The model of any process demonstrates its functionality and is useful for its study and analysis. For example, the Turing machine is a model for computation. However, the random-access machine (RAM) model is close to the architecture of serial processing and the parallel RAM (PRAM) model is close to parallel processing. These models are time tested and are the basis of computer science and engineering development. Technology advancements have had a tremendous impact on serial processing speed. Now, communication time (with memory) far exceeds central processing unit (CPU) processing.

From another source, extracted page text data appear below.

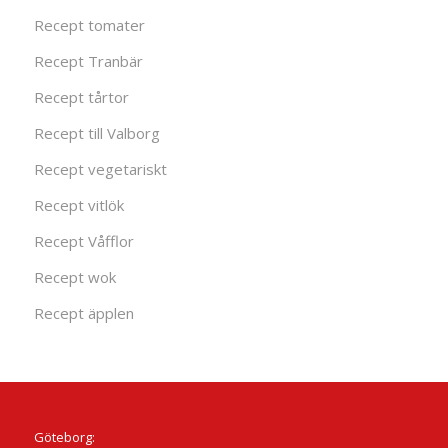
Recept tomater
Recept Tranbär
Recept tårtor
Recept till Valborg
Recept vegetariskt
Recept vitlök
Recept Våfflor
Recept wok
Recept äpplen
Göteborg:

The viewpoint presented in this article suggests a new model that also accounts for communication time. In a typical case of the addition of two 32-bit words, the energy needed to communicate with global memory is many thousand times more than what is required to compute the addition, which indicates that communication complexity is dominate to computational complexity. These latter complexities are termed as energy complexities, because energy consumed is closely related to clock cycles spent. It is said that, in some cases, communication complexity can be improved via proper design decisions of whether to store the intermediate results or recompute using perceptron networks.
However, the complexity needs of computation do not arise in every situation, for example, in user interface (UI) design, but also in other situations like training neural networks and optimization and simulation problems. The accounting of both computational and communication complexity is important.
There is a lot of concern about energy complexity. In 2018, data centers around the world consumed about one percent of the global electricity, and the figure may rise to three to 14 percent by 2030. This scenario signifies the need for an accurate model of computation so that more efficient algorithms can be picked for any given problem.
Overall, this interesting article focuses on important questions that may lead to a new, multidisciplinary research domain.